Politicians that could have lived longer

A very popular one would be Alexander Hamilton. But I always wonder what if Turgut Ozal lived longer? He was the Turkish president and revived the economy, was incorruptible, built the Turkish tourist industry, and attempted to broker peace with the Kurds since he was half Kurdish. However, factions such as the army started to distrust him more and more until eventually, he died in office. The public was outraged but the army blocked any attempt for an autopsy, saying it was "medical issues". It wasn't until the 2010s was his body finally checked that it was confirmed he was poisoned.

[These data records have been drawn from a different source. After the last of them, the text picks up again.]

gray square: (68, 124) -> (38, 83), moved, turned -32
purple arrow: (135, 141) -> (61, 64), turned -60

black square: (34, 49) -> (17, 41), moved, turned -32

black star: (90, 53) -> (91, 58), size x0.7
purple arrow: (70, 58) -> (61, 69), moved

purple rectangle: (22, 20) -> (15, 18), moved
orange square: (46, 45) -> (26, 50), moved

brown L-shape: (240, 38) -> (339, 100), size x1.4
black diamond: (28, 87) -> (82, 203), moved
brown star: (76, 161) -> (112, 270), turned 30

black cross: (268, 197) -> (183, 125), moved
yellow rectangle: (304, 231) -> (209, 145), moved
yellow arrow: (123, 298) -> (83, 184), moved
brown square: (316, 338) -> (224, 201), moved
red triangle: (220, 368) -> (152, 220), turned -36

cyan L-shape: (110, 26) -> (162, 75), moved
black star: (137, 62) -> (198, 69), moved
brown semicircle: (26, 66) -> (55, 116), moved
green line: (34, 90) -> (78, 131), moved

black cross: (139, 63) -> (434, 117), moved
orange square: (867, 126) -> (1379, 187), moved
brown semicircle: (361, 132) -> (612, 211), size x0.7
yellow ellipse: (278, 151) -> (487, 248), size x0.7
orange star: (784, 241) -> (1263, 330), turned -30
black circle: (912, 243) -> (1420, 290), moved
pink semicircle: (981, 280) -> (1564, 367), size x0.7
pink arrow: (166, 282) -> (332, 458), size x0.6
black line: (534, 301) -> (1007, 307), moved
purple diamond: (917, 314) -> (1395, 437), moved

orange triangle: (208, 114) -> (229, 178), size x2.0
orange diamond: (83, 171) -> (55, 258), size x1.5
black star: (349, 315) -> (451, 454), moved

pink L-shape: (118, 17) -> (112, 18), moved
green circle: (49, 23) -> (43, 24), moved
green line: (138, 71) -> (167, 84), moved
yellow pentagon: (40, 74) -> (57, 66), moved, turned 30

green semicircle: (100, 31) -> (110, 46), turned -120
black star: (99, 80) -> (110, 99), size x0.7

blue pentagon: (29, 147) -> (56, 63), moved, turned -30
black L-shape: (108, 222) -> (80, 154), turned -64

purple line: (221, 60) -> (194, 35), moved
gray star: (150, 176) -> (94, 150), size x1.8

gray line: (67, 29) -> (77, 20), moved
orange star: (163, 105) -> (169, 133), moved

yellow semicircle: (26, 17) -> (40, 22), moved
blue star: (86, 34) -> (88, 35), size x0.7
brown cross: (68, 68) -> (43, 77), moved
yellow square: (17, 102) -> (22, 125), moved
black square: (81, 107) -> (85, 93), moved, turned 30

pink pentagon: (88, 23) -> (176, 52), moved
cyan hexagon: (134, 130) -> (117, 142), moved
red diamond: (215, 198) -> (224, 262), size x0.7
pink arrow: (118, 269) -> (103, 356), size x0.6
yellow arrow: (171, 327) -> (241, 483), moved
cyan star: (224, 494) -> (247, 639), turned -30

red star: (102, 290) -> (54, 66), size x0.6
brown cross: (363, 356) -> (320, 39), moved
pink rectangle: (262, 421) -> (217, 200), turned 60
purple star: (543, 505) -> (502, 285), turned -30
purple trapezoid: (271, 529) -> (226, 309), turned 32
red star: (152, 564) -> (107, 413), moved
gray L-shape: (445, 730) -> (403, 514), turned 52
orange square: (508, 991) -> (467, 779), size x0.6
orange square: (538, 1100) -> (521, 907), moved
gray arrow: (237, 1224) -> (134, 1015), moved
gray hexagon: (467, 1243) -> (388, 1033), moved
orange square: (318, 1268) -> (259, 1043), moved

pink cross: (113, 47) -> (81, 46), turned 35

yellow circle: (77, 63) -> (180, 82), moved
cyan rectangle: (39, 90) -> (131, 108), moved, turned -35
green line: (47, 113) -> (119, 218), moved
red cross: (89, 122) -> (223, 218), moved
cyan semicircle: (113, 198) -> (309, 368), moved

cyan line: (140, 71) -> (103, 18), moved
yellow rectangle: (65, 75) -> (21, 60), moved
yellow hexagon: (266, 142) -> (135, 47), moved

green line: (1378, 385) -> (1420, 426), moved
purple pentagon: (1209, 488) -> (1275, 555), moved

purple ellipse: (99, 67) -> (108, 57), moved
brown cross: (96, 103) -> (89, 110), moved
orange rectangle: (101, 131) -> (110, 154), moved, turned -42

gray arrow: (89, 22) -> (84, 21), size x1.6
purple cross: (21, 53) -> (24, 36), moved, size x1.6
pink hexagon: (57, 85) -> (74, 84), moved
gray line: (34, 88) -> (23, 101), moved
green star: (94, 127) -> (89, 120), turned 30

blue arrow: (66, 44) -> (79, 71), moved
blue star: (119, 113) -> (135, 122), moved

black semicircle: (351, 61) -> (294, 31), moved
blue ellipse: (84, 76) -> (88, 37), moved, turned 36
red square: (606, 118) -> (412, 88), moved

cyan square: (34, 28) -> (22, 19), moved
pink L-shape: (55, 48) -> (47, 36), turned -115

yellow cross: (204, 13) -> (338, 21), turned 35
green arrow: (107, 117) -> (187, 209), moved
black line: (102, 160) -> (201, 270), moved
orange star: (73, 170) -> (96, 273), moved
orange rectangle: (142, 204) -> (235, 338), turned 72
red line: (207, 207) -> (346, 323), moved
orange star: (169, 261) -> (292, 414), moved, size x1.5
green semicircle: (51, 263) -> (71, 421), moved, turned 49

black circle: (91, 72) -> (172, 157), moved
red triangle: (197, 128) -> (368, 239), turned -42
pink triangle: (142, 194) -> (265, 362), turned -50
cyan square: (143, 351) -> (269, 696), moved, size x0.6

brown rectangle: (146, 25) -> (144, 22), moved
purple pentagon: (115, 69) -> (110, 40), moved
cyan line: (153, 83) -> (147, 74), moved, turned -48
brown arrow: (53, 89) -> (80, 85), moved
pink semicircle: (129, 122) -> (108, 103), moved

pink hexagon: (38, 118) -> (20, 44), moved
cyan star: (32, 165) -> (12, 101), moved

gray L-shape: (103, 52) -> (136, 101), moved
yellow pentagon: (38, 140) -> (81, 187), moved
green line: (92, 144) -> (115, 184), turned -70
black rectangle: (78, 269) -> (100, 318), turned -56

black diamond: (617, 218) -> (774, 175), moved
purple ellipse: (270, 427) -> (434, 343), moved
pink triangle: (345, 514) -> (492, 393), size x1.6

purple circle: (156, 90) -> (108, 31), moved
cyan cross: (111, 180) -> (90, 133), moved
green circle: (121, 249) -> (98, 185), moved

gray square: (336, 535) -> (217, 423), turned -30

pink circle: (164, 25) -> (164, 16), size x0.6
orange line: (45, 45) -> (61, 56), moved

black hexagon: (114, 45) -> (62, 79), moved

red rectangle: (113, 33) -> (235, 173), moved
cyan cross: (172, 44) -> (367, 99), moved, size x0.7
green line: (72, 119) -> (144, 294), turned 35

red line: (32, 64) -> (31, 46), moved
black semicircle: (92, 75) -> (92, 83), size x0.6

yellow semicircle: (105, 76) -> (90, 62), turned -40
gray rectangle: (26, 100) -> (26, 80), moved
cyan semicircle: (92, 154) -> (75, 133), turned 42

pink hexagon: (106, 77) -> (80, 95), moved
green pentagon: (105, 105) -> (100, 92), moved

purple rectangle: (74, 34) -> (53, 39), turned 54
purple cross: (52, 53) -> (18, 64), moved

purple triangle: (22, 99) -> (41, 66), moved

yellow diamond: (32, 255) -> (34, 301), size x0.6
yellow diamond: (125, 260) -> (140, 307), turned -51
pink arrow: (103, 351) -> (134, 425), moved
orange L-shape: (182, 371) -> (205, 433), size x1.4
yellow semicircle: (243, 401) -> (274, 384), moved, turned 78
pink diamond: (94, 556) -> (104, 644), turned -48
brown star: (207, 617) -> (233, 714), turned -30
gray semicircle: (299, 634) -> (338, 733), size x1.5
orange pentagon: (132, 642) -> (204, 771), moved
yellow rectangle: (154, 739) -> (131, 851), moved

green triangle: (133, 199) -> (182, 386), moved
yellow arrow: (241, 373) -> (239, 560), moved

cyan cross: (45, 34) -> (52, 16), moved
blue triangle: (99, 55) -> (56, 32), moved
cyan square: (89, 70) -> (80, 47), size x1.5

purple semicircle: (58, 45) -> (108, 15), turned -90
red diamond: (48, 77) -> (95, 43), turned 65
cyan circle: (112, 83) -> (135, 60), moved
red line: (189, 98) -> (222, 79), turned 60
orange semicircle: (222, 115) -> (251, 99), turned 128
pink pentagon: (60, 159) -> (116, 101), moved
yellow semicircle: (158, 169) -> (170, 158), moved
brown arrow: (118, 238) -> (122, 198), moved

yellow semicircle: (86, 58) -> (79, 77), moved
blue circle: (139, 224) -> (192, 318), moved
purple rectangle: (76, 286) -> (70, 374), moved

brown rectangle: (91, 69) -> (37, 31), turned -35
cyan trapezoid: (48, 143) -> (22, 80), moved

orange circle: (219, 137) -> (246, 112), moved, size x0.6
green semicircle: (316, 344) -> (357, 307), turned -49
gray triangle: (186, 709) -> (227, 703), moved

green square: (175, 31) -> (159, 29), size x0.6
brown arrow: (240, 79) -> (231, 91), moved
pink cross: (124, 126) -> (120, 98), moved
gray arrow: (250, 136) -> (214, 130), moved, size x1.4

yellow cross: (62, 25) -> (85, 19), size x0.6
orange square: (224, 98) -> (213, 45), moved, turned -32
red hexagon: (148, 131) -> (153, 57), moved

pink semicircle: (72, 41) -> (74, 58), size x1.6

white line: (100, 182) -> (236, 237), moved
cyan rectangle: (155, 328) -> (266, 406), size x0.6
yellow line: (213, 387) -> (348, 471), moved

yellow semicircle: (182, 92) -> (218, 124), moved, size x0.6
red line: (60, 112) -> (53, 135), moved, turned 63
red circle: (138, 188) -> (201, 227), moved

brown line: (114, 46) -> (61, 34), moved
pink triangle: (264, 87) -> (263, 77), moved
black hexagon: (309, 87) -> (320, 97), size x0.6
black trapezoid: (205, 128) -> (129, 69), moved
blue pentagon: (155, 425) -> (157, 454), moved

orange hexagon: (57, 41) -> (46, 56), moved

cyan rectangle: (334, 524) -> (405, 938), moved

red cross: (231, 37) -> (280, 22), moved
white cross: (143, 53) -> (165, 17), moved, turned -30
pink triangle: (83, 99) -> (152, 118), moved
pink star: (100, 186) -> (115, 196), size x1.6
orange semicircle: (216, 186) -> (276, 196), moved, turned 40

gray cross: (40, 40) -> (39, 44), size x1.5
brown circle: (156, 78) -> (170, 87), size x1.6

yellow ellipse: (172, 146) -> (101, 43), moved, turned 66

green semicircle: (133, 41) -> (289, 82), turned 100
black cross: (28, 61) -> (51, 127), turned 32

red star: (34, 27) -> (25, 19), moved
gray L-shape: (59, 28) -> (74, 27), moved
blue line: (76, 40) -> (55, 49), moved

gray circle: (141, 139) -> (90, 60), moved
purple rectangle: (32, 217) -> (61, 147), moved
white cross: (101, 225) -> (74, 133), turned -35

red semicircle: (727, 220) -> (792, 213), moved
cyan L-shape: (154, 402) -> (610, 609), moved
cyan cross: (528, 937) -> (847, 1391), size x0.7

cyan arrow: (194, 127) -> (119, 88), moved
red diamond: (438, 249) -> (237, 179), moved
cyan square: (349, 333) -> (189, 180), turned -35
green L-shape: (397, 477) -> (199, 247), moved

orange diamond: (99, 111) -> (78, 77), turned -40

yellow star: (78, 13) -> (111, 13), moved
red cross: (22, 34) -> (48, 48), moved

There was also this Taiwanese politician, forgot his name, who wanted Taiwan to be democratic but Chiang imprisoned him. He eventually died and sadly the memoirs that he wrote were destroyed under orders from Chiang. So I wonder if Chiang died early and his son, Chiang Ching-Kuo, became dictator would he have let the man free? He also was a dictator but one who laid the foundations for democracy in Taiwan.
 

Driftless

Donor
Ramon Magsaysay - Philippine President 1953-57 (Our Philippine members will have more to offer on this fellow). A progressive leader in the early years of the Philippine Republic. Killed in a plane crash.
 

marktaha

Banned
Not a politician, but one that could certainly have an impact on politics is Kaiser Friedrich III.
At first, he would be at odds with Bismarck but he'd be the emperor and as such, in 1910s Germany he would have the power to influence the politics (read: foreign policy) of the country and very probably steer his nation in a much different path than OTL. Looking at the way OTL WW1 shaped the 20th -and 21st- centuries, the amount of butterflies here is gargantuan.
In classic If it had happened otherwise - If the Emperor Frederick had not had cancer
 
King Alexander of Greece is another example, since he died thanks a rabid monkey bite, with him in place, and not his father, Grece could perform better in the Greek-Turkish war, we can avoid the 1924 revolution, and even Metaxas dictatorship. If he can have male offsprings we will have very different Glucksburg dinasty on the throne, and maybe a better Greece, today other then a monarchical one.
 
Wendell Wilkie only died when he was 52 and died of a heart attack, he had been a smoker but he easily could have 10 years added onto his life.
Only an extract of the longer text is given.